Des expériences qui vous changent
Ayant grandi avec un père exerçant un ministère sacerdotal, Elena a toujours participé, dès son enfance, à toutes les actions au sein de l’Église néo-apostolique. Plus tard, à Fribourg, elle a assuré la fonction de responsable de jeunesse. Sur le bateau, sa foi l’a soutenue et les chants qu’elle connaissait de la chorale de jeunesse l’ont accompagnée. « Ma foi me donne la conviction que ce que je fais est exactement ce qui est juste. »

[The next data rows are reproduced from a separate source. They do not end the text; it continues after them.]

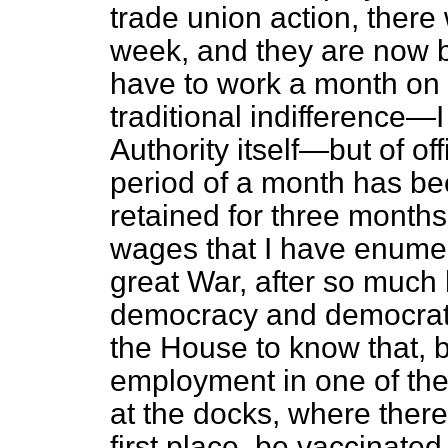
trade union action, there
week, and they are now b
have to work a month on 
traditional indifference—I 
Authority itself—but of of
period of a month has bee
retained for three months
wages that I have enumera
great War, after so much
democracy and democratic
the House to know that, b
employment in one of thei
at the docks, where there 
first place, be vaccinated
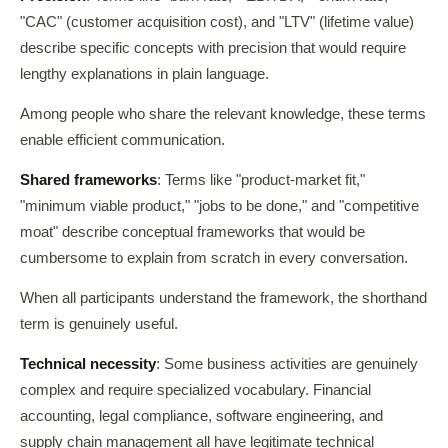
"CAC" (customer acquisition cost), and "LTV" (lifetime value)
describe specific concepts with precision that would require
lengthy explanations in plain language.
Among people who share the relevant knowledge, these terms
enable efficient communication.
Shared frameworks
: Terms like "product-market fit,"
"minimum viable product," "jobs to be done," and "competitive
moat" describe conceptual frameworks that would be
cumbersome to explain from scratch in every conversation.
When all participants understand the framework, the shorthand
term is genuinely useful.
Technical necessity
: Some business activities are genuinely
complex and require specialized vocabulary. Financial
accounting, legal compliance, software engineering, and
supply chain management all have legitimate technical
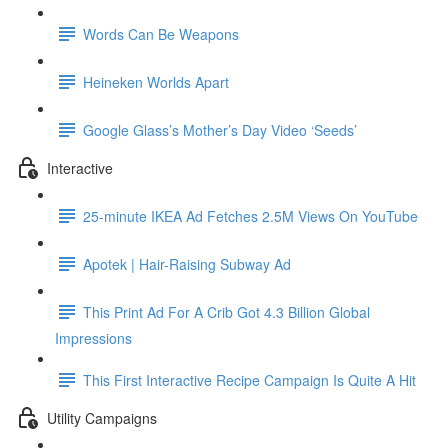
Words Can Be Weapons
Heineken Worlds Apart
Google Glass’s Mother’s Day Video ‘Seeds’
Interactive
25-minute IKEA Ad Fetches 2.5M Views On YouTube
Apotek | Hair-Raising Subway Ad
This Print Ad For A Crib Got 4.3 Billion Global
Impressions
This First Interactive Recipe Campaign Is Quite A Hit
Utility Campaigns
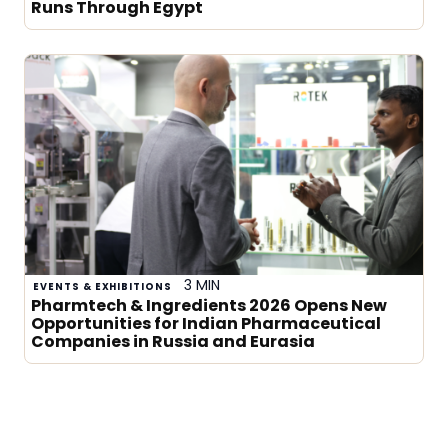
Runs Through Egypt
3 MIN
EVENTS & EXHIBITIONS
Pharmtech & Ingredients 2026 Opens New
Opportunities for Indian Pharmaceutical
Companies in Russia and Eurasia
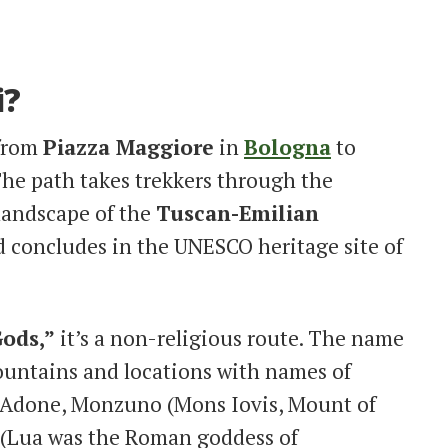
i?
 from
Piazza Maggiore
in
Bologna
to
The path takes trekkers through the
landscape of the
Tuscan-Emilian
nd concludes in the UNESCO heritage site of
ods,”
it’s a non-religious route. The name
mountains and locations with names of
 Adone, Monzuno (Mons Iovis, Mount of
 (Lua was the Roman goddess of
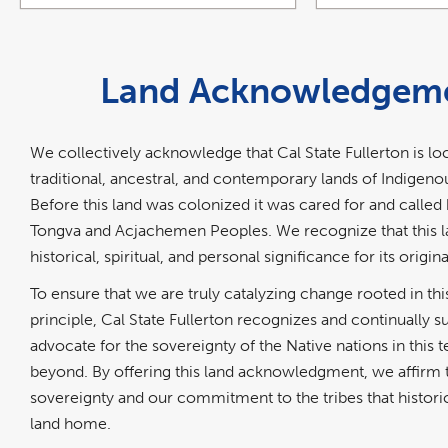
Land Acknowledgem
We collectively acknowledge that Cal State Fullerton is lo
traditional, ancestral, and contemporary lands of Indigeno
Before this land was colonized it was cared for and calle
Tongva and Acjachemen Peoples. We recognize that this l
historical, spiritual, and personal significance for its origina
To ensure that we are truly catalyzing change rooted in this
principle, Cal State Fullerton recognizes and continually 
advocate for the sovereignty of the Native nations in this t
beyond. By offering this land acknowledgment, we affirm t
sovereignty and our commitment to the tribes that historica
land home.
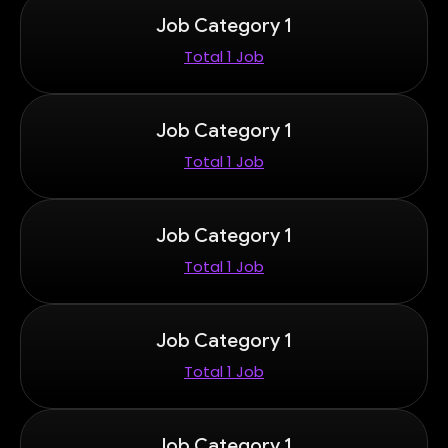
Job Category 1
Total 1 Job
Job Category 1
Total 1 Job
Job Category 1
Total 1 Job
Job Category 1
Total 1 Job
Job Category 1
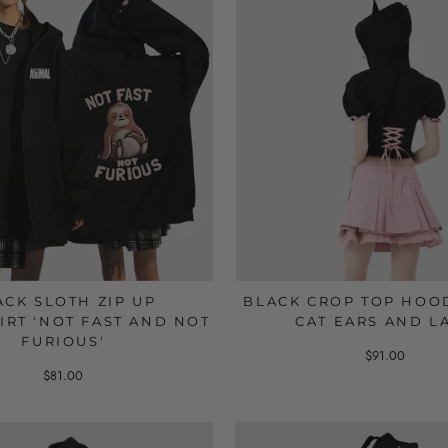
ACK SLOTH ZIP UP
BLACK CROP TOP HOO
IRT 'NOT FAST AND NOT
CAT EARS AND L
FURIOUS'
$91.00
$81.00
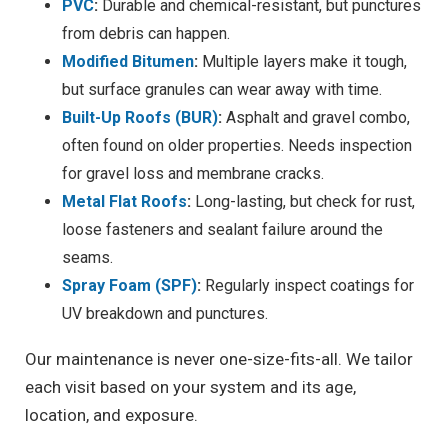
PVC
:
Durable and chemical-resistant, but punctures
from debris can happen.
Modified Bitumen
:
Multiple layers make it tough,
but surface granules can wear away with time.
Built-Up Roofs (BUR)
:
Asphalt and gravel combo,
often found on older properties. Needs inspection
for gravel loss and membrane cracks.
Metal Flat Roofs
:
Long-lasting, but check for rust,
loose fasteners and sealant failure around the
seams.
Spray Foam (SPF)
:
Regularly inspect coatings for
UV breakdown and punctures.
Our maintenance is never one-size-fits-all. We tailor
each visit based on your system and its age,
location, and exposure.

D’un autre côté, à bord du bateau, Elena a vécu des choses qui l’ont amenée à se poser la question du « pourquoi ». Dans l’un des bateaux, du carburant avait coulé, provoquant des brûlures sur plusieurs couches de peau des personnes présentes sur le bateau. « L’autre solution, passer par-dessus bord, signifierait une mort certaine. Dans ce cas, il vaut encore mieux rester assis et supporter cela. »
« On ne revient jamais d’une telle mission comme on est monté sur le bateau », commente Elena. « Parce qu’on voit des choses que l’on ne voit pas à terre, et parce qu’on est confronté à des situations extrêmes. » Elle a appris à son sujet que l’on peut fonctionner, dans de telles situations, pour pouvoir venir en aide à autrui. En outre, elle a vécu des rencontres qui l’ont durablement changée ; des rencontres avec des bénévoles et des rencontres avec des personnes en fuite. « Ce sont des personnes super inspirantes », résume-t-elle, « cela me donne une énergie folle. »
Elena ne peut pas non plus rester les bras croisés face à l’attaque de l’Ukraine. Le vendredi soir après le début de la guerre, elle s’est rendue à la frontière ukrainienne avec une amie du sauvetage en mer pour apporter des dons humanitaires. Actuellement, depuis l’Allemagne, elle continue de développer le couloir d’aide privé.